A preamplifier is, as its name implies, an amplifier before an amplifier. Preamps are typically placed between the source and the power amplifier. They select inputs, control volume, and amplify the signal to a level acceptable to a power amplifier. Simple, right?
Then comes along the idea of a passive preamplifier which is an absolutely incorrect usage of the name—a faux pas we at PS Audio did our best to correct. You see, to qualify as a preamplifier, you need to actually have an amplification circuit to…wait for it…amplify.
So, many years ago, in the 1970s, Stan and I used only an attenuator between our phono preamplifier and power amplifier. In our judgment, nothing was cleaner than a simple potentiometer or stepped attenuator to vary the volume. And we were correct, though cleaner doesn’t always mean better.

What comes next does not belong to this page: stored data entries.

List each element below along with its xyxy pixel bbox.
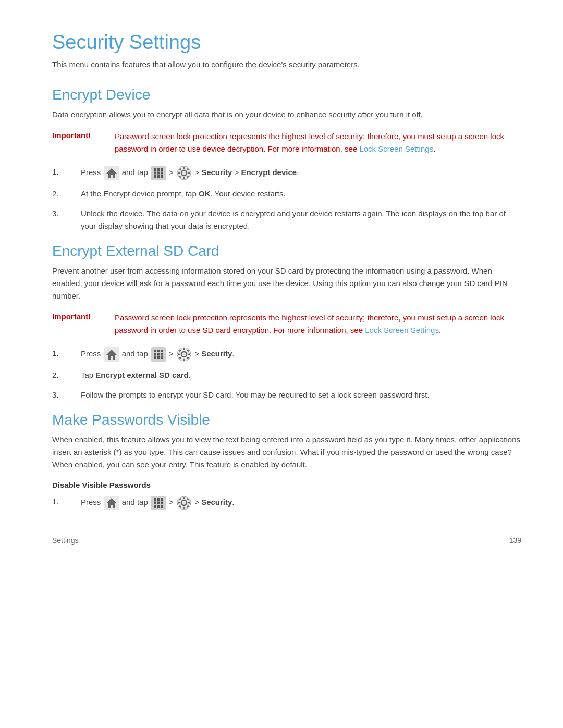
svg-rect-33 (161, 356, 163, 359)
settings-gear-icon-pv (177, 496, 191, 510)
step-content-sd-2: Tap Encrypt external SD card. (81, 369, 521, 381)
step-content: Press and tap > (81, 166, 521, 180)
svg-rect-6 (154, 171, 156, 174)
apps-grid-icon (151, 166, 166, 180)
svg-rect-26 (157, 350, 160, 352)
svg-rect-10 (157, 175, 160, 178)
step-bold-security-encrypt: Security (201, 167, 232, 176)
subsection-title-disable-visible: Disable Visible Passwords (52, 480, 521, 489)
step-bold-security-pv: Security (201, 497, 232, 506)
svg-rect-31 (154, 356, 156, 359)
steps-list-encrypt-device: 1. Press and tap > (52, 166, 521, 232)
step-1-encrypt-device: 1. Press and tap > (52, 166, 521, 180)
svg-rect-27 (161, 350, 163, 352)
section-title-encrypt-sd: Encrypt External SD Card (52, 243, 521, 260)
svg-rect-51 (157, 501, 160, 504)
svg-rect-25 (154, 350, 156, 352)
svg-rect-50 (154, 501, 156, 504)
svg-rect-48 (157, 498, 160, 501)
lock-screen-settings-link-2[interactable]: Lock Screen Settings (365, 326, 439, 335)
svg-rect-47 (154, 498, 156, 501)
svg-rect-36 (183, 348, 185, 350)
apps-grid-icon-sd (151, 347, 166, 362)
svg-rect-38 (178, 353, 180, 355)
svg-rect-59 (183, 507, 185, 509)
svg-rect-61 (188, 502, 190, 503)
footer-right: 139 (509, 536, 521, 545)
page-title: Security Settings (52, 31, 521, 54)
step-number-sd-1: 1. (52, 347, 81, 360)
settings-gear-icon-sd (177, 347, 191, 362)
section-title-passwords-visible: Make Passwords Visible (52, 412, 521, 428)
step-bold-encrypt-device: Encrypt device (241, 167, 297, 176)
step-number-2: 2. (52, 188, 81, 200)
svg-rect-53 (154, 505, 156, 508)
footer: Settings 139 (52, 531, 521, 545)
svg-rect-54 (157, 505, 160, 508)
step-1-passwords-visible: 1. Press and tap > (52, 496, 521, 510)
svg-rect-3 (154, 168, 156, 171)
step-content-3: Unlock the device. The data on your devi… (81, 207, 521, 232)
important-text-2: Password screen lock protection represen… (115, 312, 521, 337)
step-1-encrypt-sd: 1. Press and tap > (52, 347, 521, 362)
page-subtitle: This menu contains features that allow y… (52, 59, 521, 71)
section-desc-encrypt-device: Data encryption allows you to encrypt al… (52, 108, 521, 121)
step-number-sd-3: 3. (52, 389, 81, 401)
step-number-3: 3. (52, 207, 81, 220)
svg-rect-49 (161, 498, 163, 501)
svg-rect-32 (157, 356, 160, 359)
steps-list-passwords-visible: 1. Press and tap > (52, 496, 521, 510)
svg-rect-14 (183, 167, 185, 169)
step-number-pv-1: 1. (52, 496, 81, 508)
apps-grid-icon-pv (151, 496, 166, 510)
svg-rect-16 (178, 172, 180, 174)
step-bold-security-sd: Security (201, 349, 232, 357)
step-2-encrypt-device: 2. At the Encrypt device prompt, tap OK.… (52, 188, 521, 200)
svg-rect-29 (157, 353, 160, 355)
svg-rect-52 (161, 501, 163, 504)
step-content-2: At the Encrypt device prompt, tap OK. Yo… (81, 188, 521, 200)
encrypt-sd-bold: Encrypt external SD card (95, 371, 188, 379)
step-3-encrypt-sd: 3. Follow the prompts to encrypt your SD… (52, 389, 521, 401)
important-text-1: Password screen lock protection represen… (115, 130, 521, 155)
step-number: 1. (52, 166, 81, 178)
svg-rect-39 (188, 353, 190, 355)
home-icon-sd (104, 347, 119, 362)
footer-left: Settings (52, 536, 79, 545)
svg-rect-55 (161, 505, 163, 508)
steps-list-encrypt-sd: 1. Press and tap > (52, 347, 521, 401)
lock-screen-settings-link-1[interactable]: Lock Screen Settings (359, 144, 433, 153)
svg-rect-17 (188, 172, 190, 174)
section-title-encrypt-device: Encrypt Device (52, 87, 521, 103)
svg-rect-5 (161, 168, 163, 171)
home-icon-pv (104, 496, 119, 510)
step-2-encrypt-sd: 2. Tap Encrypt external SD card. (52, 369, 521, 381)
step-content-sd-1: Press and tap > (81, 347, 521, 362)
svg-rect-30 (161, 353, 163, 355)
settings-gear-icon-1 (177, 166, 191, 180)
svg-rect-15 (183, 177, 185, 179)
svg-rect-9 (154, 175, 156, 178)
step-content-pv-1: Press and tap > (81, 496, 521, 510)
svg-rect-58 (183, 497, 185, 499)
important-block-encrypt-device: Important! Password screen lock protecti… (52, 130, 521, 155)
important-label-2: Important! (52, 312, 115, 337)
svg-rect-8 (161, 171, 163, 174)
section-desc-encrypt-sd: Prevent another user from accessing info… (52, 265, 521, 302)
step-3-encrypt-device: 3. Unlock the device. The data on your d… (52, 207, 521, 232)
svg-rect-11 (161, 175, 163, 178)
important-label-1: Important! (52, 130, 115, 155)
ok-bold: OK (199, 189, 211, 198)
important-block-encrypt-sd: Important! Password screen lock protecti… (52, 312, 521, 337)
home-icon (104, 166, 119, 180)
svg-rect-60 (178, 502, 180, 503)
svg-rect-4 (157, 168, 160, 171)
section-desc-passwords-visible: When enabled, this feature allows you to… (52, 434, 521, 471)
svg-rect-28 (154, 353, 156, 355)
svg-rect-37 (183, 359, 185, 361)
step-content-sd-3: Follow the prompts to encrypt your SD ca… (81, 389, 521, 401)
svg-rect-7 (157, 171, 160, 174)
step-number-sd-2: 2. (52, 369, 81, 381)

When it came time in the evolution of PS Audio to launch our own preamplifier, the debate between us was fierce. Passive or active? In the end, we settled on both and offered a switch for the user to choose between passive or active. But Stan, ever our beacon of straightforward naming, could not bring himself to call it a preamplifier since it was and it wasn’t, depending on the position of the switch. This drove me endlessly crazy as my vote was for simplicity—our customers wanted a preamplifier, dammit! call it a preamp. Eventually, we reached a compromise and called it a Control Center and, thus, the Linear Control Center was born: a preamplifier with the switch in one position, a passive control center in the other.
I believe after all these years that Stan was right and I was wrong to have argued in favor of simply calling it a preamplifier.